Goldman Sachs has projected that the second half of 2025 will see a rise in business deals and a huge wave of spending on artificial intelligence (AI).
Big tech companies stepped into 2025 with a visible sense of hesitation. Many of them, worried about the instability in the markets due to US trade tariffs, delayed major deals.
For example, fintechs Klarna and Chime both pulled or delayed their plans to start selling shares to the public on the stock market. Both companies claimed to have come to this decision due to concerns over US tariffs.
April 2nd was the so-called “Liberation Day” when new tariffs were announced and businesses stopped making big deals, such as buying other companies or selling shares to the public, Reuters reported.
Goldman Sachs – one of the biggest and well-known investment banks, claims that the situation now seems to be changing for the better and will likely remain so as the world moves into 2026.
Christina Minnis, the bank’s global head of credit finance, told Bloomberg, that companies are once again showing interest in mergers and acquisitions (M&A) after a slow and uncertain start to the year.
She noted that boardrooms and investors are becoming more confident, and as a result, dealmaking is “really picking up.”
Another area where businesses show more activity compared to the first half of the year is AI. As the technology develops, it requires extra infrastructure, such as data centers and power plants to produce electricity, and communication networks to support it.
Bloomberg predicts that building this infrastructure will cost at least $1 trillion over the next decade. Minnis called this rush to build AI infrastructure “incredible,” saying it will drive a significant amount of financing in the years to come.
This renewed optimism in dealmaking and AI infrastructure investment is also showing up on the factory floor.
US manufacturing contracted for a sixth straight month in August as factories continued to grapple with the impact of import tariffs, but an AI spending boom is lending support to some segments of the industry.

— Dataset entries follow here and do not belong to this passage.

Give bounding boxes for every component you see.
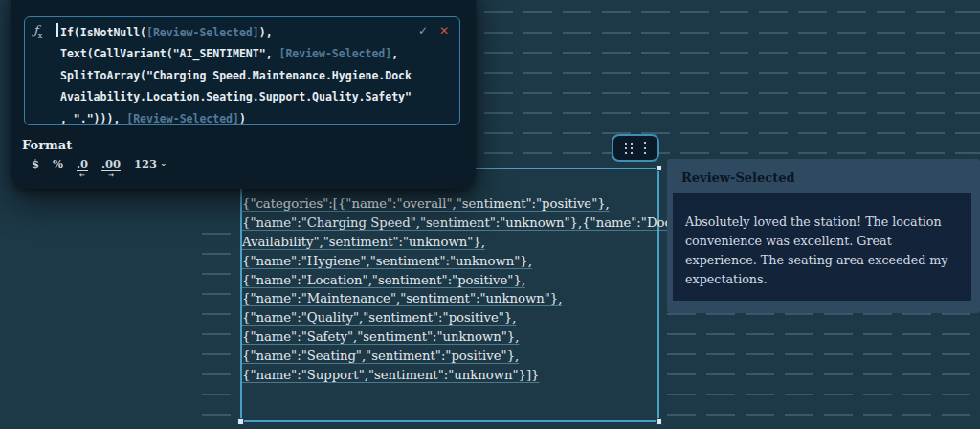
format-number-format-arrow-icon: ⌄ xyxy=(160,159,167,168)
formula-line: , "."))), [Review-Selected]) xyxy=(60,108,412,129)
format-increase-decimals-label: .00 xyxy=(101,157,121,171)
formula-line: If(IsNotNull([Review-Selected]), xyxy=(60,22,412,43)
drag-handle-icon[interactable] xyxy=(625,143,633,154)
formula-token: ), xyxy=(259,26,273,39)
formula-token: ) xyxy=(239,112,246,125)
format-number-format-label: 123 xyxy=(134,157,157,170)
cell-text-line: {"name":"Charging Speed","sentiment":"un… xyxy=(242,214,659,233)
cell-text-line: {"name":"Maintenance","sentiment":"unkno… xyxy=(242,289,659,308)
confirm-formula-button[interactable]: ✓ xyxy=(418,24,428,37)
more-menu-icon[interactable] xyxy=(644,142,647,155)
review-selected-panel: Review-Selected Absolutely loved the sta… xyxy=(667,159,980,313)
format-increase-decimals-arrow-icon: → xyxy=(108,172,114,178)
formula-line: Text(CallVariant("AI_SENTIMENT", [Review… xyxy=(60,43,412,64)
formula-token: [Review-Selected] xyxy=(278,47,391,60)
format-increase-decimals-button[interactable]: .00→ xyxy=(101,157,121,178)
selection-handle-top-right[interactable] xyxy=(656,165,662,171)
format-percent-button[interactable]: % xyxy=(53,157,63,170)
text-caret xyxy=(56,23,58,37)
formula-token: [Review-Selected] xyxy=(146,26,259,39)
cancel-formula-button[interactable]: ✕ xyxy=(439,24,449,37)
fx-icon: ƒx xyxy=(33,23,42,40)
format-buttons: $%.0←.00→123⌄ xyxy=(32,157,167,178)
formula-token: , "."))), xyxy=(60,112,126,125)
formula-token: Availability.Location.Seating.Support.Qu… xyxy=(60,90,412,103)
selection-handle-bottom-left[interactable] xyxy=(237,418,244,425)
format-decrease-decimals-label: .0 xyxy=(77,157,88,171)
cell-text-line: {"name":"Quality","sentiment":"positive"… xyxy=(242,308,659,327)
formula-line: SplitToArray("Charging Speed.Maintenance… xyxy=(60,65,412,86)
cell-text-line: {"name":"Seating","sentiment":"positive"… xyxy=(242,347,659,366)
review-text: Absolutely loved the station! The locati… xyxy=(673,193,971,289)
formula-token: SplitToArray("Charging Speed.Maintenance… xyxy=(60,69,412,82)
formula-lines[interactable]: If(IsNotNull([Review-Selected]),Text(Cal… xyxy=(60,22,412,129)
cell-text-line: {"name":"Support","sentiment":"unknown"}… xyxy=(242,366,659,385)
format-number-format-button[interactable]: 123⌄ xyxy=(134,157,167,170)
cell-text-line: Availability","sentiment":"unknown"}, xyxy=(242,233,659,252)
formula-editor[interactable]: ƒx If(IsNotNull([Review-Selected]),Text(… xyxy=(24,16,460,125)
spreadsheet-canvas: {"categories":[{"name":"overall","sentim… xyxy=(0,0,980,429)
formula-format-popup: ƒx If(IsNotNull([Review-Selected]),Text(… xyxy=(11,0,476,189)
grid-dashes-top-right xyxy=(484,11,980,160)
cell-text-line: {"name":"Hygiene","sentiment":"unknown"}… xyxy=(242,252,659,271)
selection-toolbar xyxy=(612,134,659,162)
format-percent-label: % xyxy=(53,157,63,170)
formula-token: [Review-Selected] xyxy=(126,112,239,125)
review-text-card[interactable]: Absolutely loved the station! The locati… xyxy=(673,193,971,301)
formula-token: If(IsNotNull( xyxy=(60,26,146,39)
format-decrease-decimals-button[interactable]: .0← xyxy=(77,157,88,178)
review-panel-title: Review-Selected xyxy=(681,170,795,185)
cell-text-line: {"name":"Safety","sentiment":"unknown"}, xyxy=(242,327,659,347)
grid-dashes-bottom-right xyxy=(667,313,980,429)
cell-text-line: {"name":"Location","sentiment":"positive… xyxy=(242,271,659,290)
selection-handle-bottom-right[interactable] xyxy=(656,418,662,425)
format-currency-button[interactable]: $ xyxy=(32,157,39,170)
formula-line: Availability.Location.Seating.Support.Qu… xyxy=(60,86,412,107)
format-section-title: Format xyxy=(22,138,72,152)
format-currency-label: $ xyxy=(32,157,39,170)
format-decrease-decimals-arrow-icon: ← xyxy=(79,172,85,178)
formula-token: Text(CallVariant("AI_SENTIMENT", xyxy=(60,47,278,60)
grid-dashes-left-column xyxy=(202,233,231,429)
cell-text-line: {"categories":[{"name":"overall","sentim… xyxy=(242,194,659,214)
formula-token: , xyxy=(391,47,398,60)
cell-json-content[interactable]: {"categories":[{"name":"overall","sentim… xyxy=(242,194,659,385)
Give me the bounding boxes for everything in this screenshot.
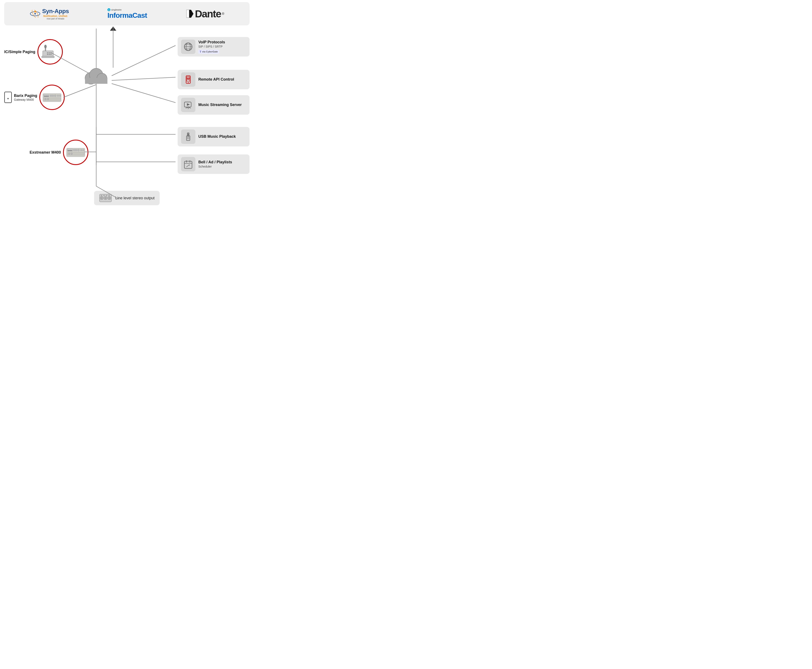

Despite the persistent weakness in the PMI (a measure of the economic health of the manufacturing sector), businesses have been boosting spending on AI products, which is helping to offset some of the drag from import duties.
Spending on intellectual property products grew at its fastest pace in four years in the second quarter, while investment in equipment was strong. Economists expect the AI spending spree to continue, with factories also likely to get a boost from accelerated depreciation allowances on investments in President Donald Trump's tax and spending bill.
In Europe, stricter regulations are expected to limit banks’ traditional role in funding infrastructure, which means that more of the funding will come from investors in the stock and bond markets.